Graduation address: Tuesday 21 June afternoon ceremony

Graduation address by Professor Rhiannon Purdie, School of English 


Vice-Chancellor, colleagues, special guests and graduates.

Here is a statement that a Graduation Address never normally starts with: welcome back!  Normally, the point of a Graduation Address is to wave and cheer on behalf of the University as we launch you into the world. But for you, the Class of 2020, the world was suddenly turned on its head during the final few weeks of your degrees with the global Covid-19 pandemic. We all found ourselves locked up, pixellating and stuttering through the remaining classes online. You got through strange final assessments online only to realise that the graduation celebrations which your previous four (or five) years had been leading up to would have to be postponed. Maybe you envied the class of 2021, whose graduation wouldn't be blighted because of course the pandemic would be long gone by then...  

Next, I would usually say something at once sentimental and vaguely threatening like 'you might not realise it yet, but St Andrews has become part of you, and you will find yourself drawn inexorably back to visit this place where you became an adult'. But you haveve been out in the rough and tumble of the world for two years already and you have come back: you know the strength of your ties to this place as a simple fact. You also probably do not need the kinds of advice we normally offer to starry-eyed new graduates, but I'm an academic and I pontificate to audiences for a living. I am that annoying elderly aunt who corners you at a wedding reception when you just want to party with the rest of them, and I am going to go ahead and give you some advice anyway.    

The first thing is something my father told me when I was agonising over whether to go back and do a PhD. I was teaching English in Japan at the time, which was huge fun and difficult to give up; I worried about the kind of debt I would rack up if I went back to studying; I fretted about how old I would be – almost 30! – before I finished and could embark on a grown-up career at last.

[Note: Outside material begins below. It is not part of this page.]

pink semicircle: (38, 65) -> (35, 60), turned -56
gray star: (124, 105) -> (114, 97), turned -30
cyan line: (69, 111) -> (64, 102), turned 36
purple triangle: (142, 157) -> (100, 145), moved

I expected him to have an opinion one way or the other and I was all set to argue with him about it whatever it was, but he just said: 'Well you know, the real difficulty in life isn't doing things, it's figuring out your priorities. You can't do or have everything, so which is the thing you most want and that you'll sacrifice other things for if necessary? That's the difficult call to make. But once you've made it, the rest is just admin.'  'Just admin' may oversimplify things a bit but I have found this advice genuinely useful at various points in my life so I pass it on to you in the hopes that you will too.

The second slightly more controversial piece of advice comes from my friend, let us call her Morag. Many years ago, when our sons were in primary school together, her son was getting bullied by an older boy who was really starting to knock him about. Morag had always taught her sons that hitting people was wrong, violence was never the answer, you talk things out etc. But talking was not working with this bully and her son asked her anxiously what he should do. Morag looked down into her little boy's face, she imagined this older kid terrorising him, and she really tried to give her usual advice that you should never hit anyone. Did I mention that Morag is from Glasgow? Anyway. She ended up saying 'you should never hit people' – and she took a big breath – 'but if you ever DO have to hit someone, darlin', make it a cracker.' Like Morag, I do not advocate violence. I am a Professor of English and I mean you to take this story on a purely metaphorical level. With that in mind, class of 2020, if life ever puts you into the kind of intolerable position where all negotiation and compromise has failed and you have no other recourse but to throw a metaphorical punch, remember your Scottish training: make it a cracker.

Huge congratulations to you, the resilient class of 2020, and to the families that supported you through it all too. Enjoy your time back in St Andrews this week and go party -- you have earned it.